Florida Safe Haven Law: No one Ever Has to Abandon a Newborn Again

By Robert S Weinroth

The heartbreaking headline of an abandoned newborn found in a dumpster west of Boca Raton is difficult to reconcile.

Florida, like all 50 states and Washington DC, enacted a “safe haven” law to offer mothers who are unable or unwilling to care for their baby a legal, no questions asked option.

While the provisions of Safe Haven laws differ by jurisdiction, in Florida, a newborn up to 7 days old need only be taken to a safe haven location.
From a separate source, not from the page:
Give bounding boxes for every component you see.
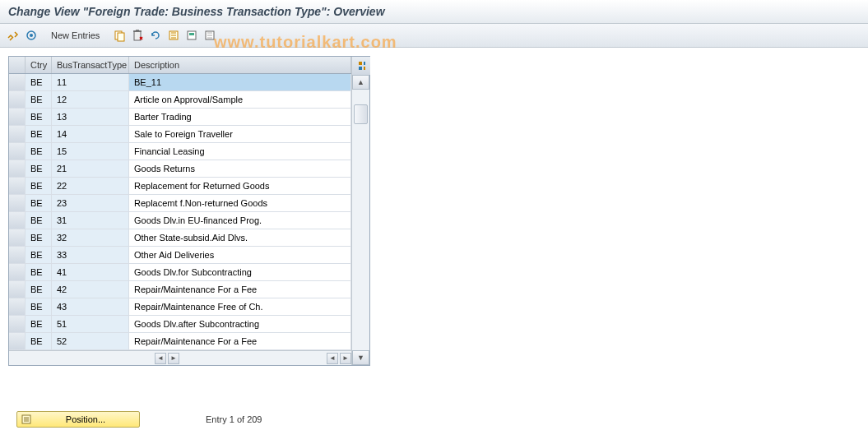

The law provides that a distressed parent who leaves a newborn with a firefighter, emergency medical technician or paramedic at a fire station or emergency services station or brings a newborn infant to an emergency room of a hospital and expresses an intent to leave the newborn and not return has the absolute right to remain anonymous and to leave at any time and may not be pursued or followed unless they later seek to reclaim the child.

No criminal investigation will be initiated solely because the newborn is left at the safe haven location unless there is actual or suspected child abuse or neglect.

Women taking advantage of Safe Haven laws should be applauded, not condemned. Rather than leaving their newborns to die, mothers can offer their babies a second chance even though it likely means making what is most difficult choice they will ever have to make.

Florida’s Safe Haven law is a way for scared, desperate mothers to choose life for themselves, and their newborns without criminal repercussions.